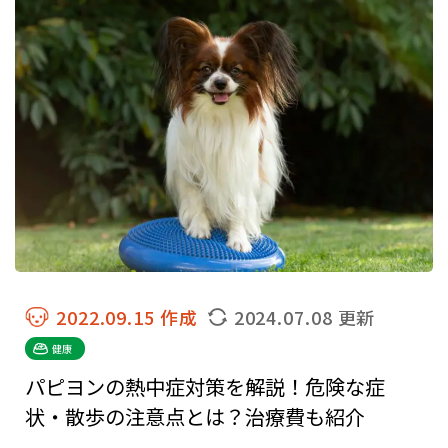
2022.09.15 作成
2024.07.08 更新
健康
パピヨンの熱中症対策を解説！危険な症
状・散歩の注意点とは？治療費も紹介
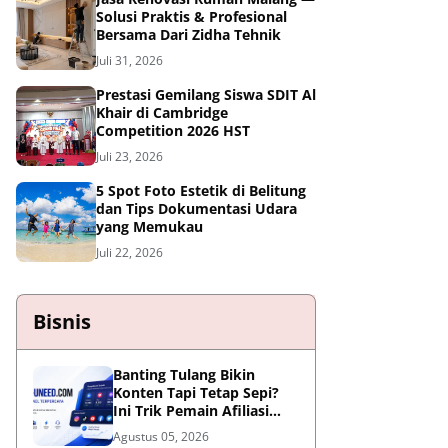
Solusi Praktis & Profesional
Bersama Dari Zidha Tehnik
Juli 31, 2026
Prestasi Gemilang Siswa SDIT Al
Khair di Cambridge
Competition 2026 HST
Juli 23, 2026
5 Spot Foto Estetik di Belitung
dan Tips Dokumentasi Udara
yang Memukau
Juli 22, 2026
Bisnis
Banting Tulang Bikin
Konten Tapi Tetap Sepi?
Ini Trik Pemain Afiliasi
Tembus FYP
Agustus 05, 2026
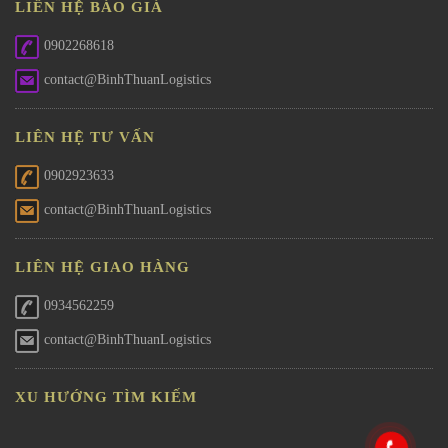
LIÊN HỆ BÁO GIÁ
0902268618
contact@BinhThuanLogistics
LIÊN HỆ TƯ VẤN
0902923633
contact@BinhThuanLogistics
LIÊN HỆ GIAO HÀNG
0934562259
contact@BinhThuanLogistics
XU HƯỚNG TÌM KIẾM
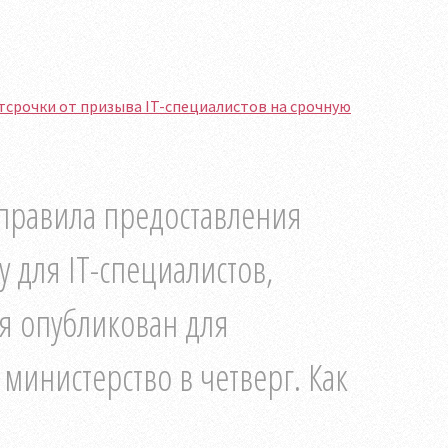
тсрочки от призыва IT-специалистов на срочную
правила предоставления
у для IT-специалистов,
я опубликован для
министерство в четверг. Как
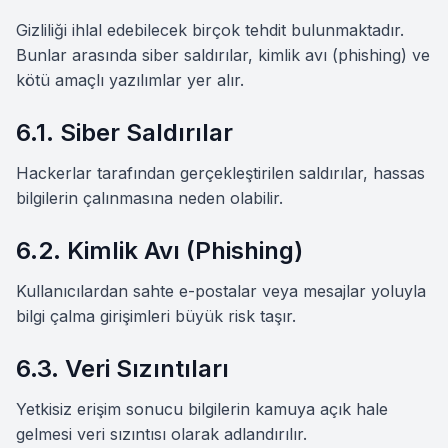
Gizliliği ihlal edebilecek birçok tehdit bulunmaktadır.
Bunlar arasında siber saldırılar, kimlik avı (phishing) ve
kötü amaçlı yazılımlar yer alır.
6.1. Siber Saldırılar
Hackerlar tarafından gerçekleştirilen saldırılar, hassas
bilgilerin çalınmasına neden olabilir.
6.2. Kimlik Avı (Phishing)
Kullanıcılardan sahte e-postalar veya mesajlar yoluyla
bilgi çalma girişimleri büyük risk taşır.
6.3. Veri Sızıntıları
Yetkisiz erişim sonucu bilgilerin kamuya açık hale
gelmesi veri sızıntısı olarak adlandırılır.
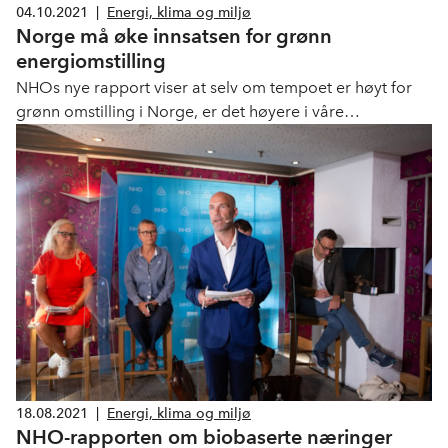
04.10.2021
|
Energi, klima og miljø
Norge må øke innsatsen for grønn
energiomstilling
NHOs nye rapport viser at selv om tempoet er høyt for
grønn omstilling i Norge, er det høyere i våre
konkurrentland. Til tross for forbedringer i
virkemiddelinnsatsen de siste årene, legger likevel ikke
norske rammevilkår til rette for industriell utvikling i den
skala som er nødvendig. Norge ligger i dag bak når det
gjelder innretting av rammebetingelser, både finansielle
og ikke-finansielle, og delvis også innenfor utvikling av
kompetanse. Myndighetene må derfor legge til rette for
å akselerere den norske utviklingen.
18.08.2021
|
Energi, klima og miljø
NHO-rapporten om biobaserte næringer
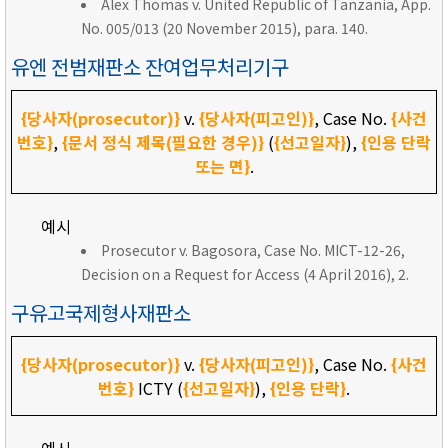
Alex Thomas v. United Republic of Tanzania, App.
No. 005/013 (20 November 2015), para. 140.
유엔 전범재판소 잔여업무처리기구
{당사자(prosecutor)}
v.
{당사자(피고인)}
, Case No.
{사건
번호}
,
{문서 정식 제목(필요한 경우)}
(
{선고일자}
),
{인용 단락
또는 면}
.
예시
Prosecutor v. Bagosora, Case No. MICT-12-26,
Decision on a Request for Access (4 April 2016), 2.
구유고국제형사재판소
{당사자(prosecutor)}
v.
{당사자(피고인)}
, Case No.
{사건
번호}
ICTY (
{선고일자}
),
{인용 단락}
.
···
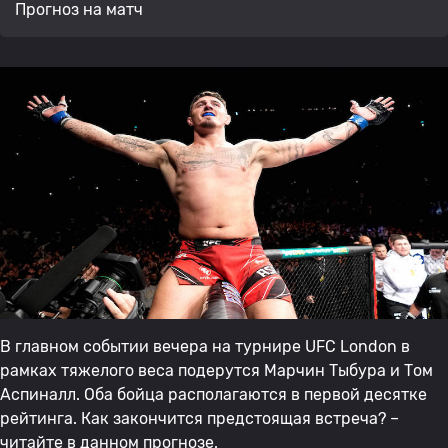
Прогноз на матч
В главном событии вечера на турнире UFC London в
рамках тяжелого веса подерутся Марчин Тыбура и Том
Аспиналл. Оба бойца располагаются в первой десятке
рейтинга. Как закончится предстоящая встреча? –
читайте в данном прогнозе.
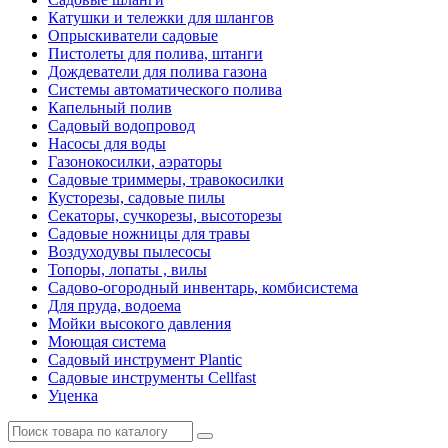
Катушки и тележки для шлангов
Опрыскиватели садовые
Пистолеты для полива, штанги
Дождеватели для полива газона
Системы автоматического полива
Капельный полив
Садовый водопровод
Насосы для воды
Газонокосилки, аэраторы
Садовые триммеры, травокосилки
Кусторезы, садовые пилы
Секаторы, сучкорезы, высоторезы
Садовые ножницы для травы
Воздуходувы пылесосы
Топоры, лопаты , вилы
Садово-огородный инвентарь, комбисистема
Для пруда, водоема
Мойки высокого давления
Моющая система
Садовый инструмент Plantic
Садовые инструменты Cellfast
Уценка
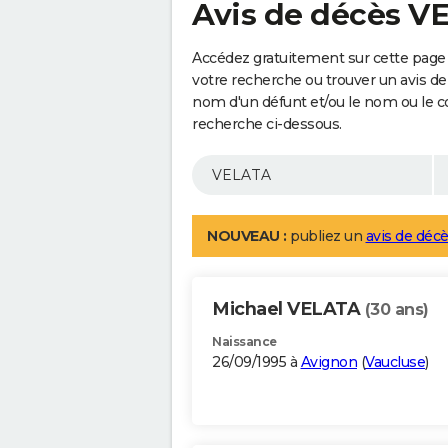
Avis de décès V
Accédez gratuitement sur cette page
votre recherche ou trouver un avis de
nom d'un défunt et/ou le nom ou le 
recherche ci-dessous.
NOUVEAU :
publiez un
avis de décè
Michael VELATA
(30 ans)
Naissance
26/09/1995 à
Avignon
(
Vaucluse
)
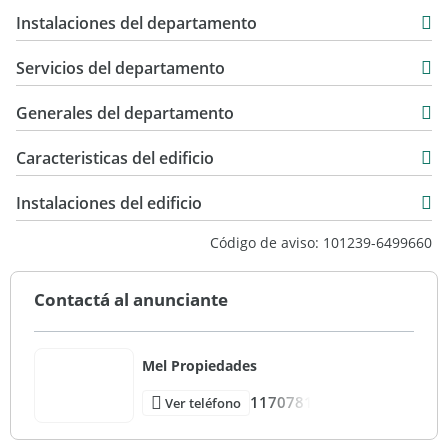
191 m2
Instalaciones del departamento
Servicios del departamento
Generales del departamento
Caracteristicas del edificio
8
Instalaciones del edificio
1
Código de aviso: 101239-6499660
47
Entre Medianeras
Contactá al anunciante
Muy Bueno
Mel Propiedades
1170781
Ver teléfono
···
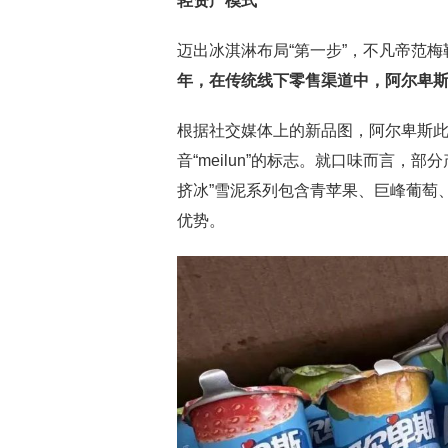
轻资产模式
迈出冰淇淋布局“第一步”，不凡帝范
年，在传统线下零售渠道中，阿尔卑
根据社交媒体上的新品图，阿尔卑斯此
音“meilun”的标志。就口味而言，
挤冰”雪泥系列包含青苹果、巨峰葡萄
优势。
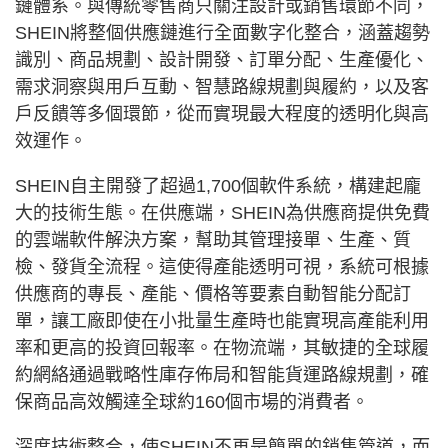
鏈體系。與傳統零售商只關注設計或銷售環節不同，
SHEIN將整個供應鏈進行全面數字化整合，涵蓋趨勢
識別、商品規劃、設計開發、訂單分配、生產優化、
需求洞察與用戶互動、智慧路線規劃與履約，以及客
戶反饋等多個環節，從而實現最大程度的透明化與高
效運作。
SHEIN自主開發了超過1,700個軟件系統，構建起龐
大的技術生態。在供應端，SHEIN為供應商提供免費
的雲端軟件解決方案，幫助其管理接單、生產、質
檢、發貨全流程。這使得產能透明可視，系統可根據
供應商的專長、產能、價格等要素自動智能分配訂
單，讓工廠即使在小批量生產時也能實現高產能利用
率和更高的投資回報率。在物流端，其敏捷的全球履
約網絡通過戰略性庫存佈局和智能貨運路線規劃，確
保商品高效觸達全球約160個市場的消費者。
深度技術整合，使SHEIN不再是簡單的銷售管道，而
···
About this exercise
Would you copy the lines above exactly, starting with the one that has "6.3. Veri Sızıntıları" and ending with the one that has "skala som er", both included, without the pictures?

Solution to this task
6.3. Veri Sızıntıları
Yetkisiz erişim sonucu bilgilerin kamuya açık hale
gelmesi veri sızıntısı olarak adlandırılır.
04.10.2021
|
Energi, klima og miljø
Norge må øke innsatsen for grønn
energiomstilling
NHOs nye rapport viser at selv om tempoet er høyt for
grønn omstilling i Norge, er det høyere i våre
konkurrentland. Til tross for forbedringer i
virkemiddelinnsatsen de siste årene, legger likevel ikke
norske rammevilkår til rette for industriell utvikling i den
skala som er nødvendig. Norge ligger i dag bak når det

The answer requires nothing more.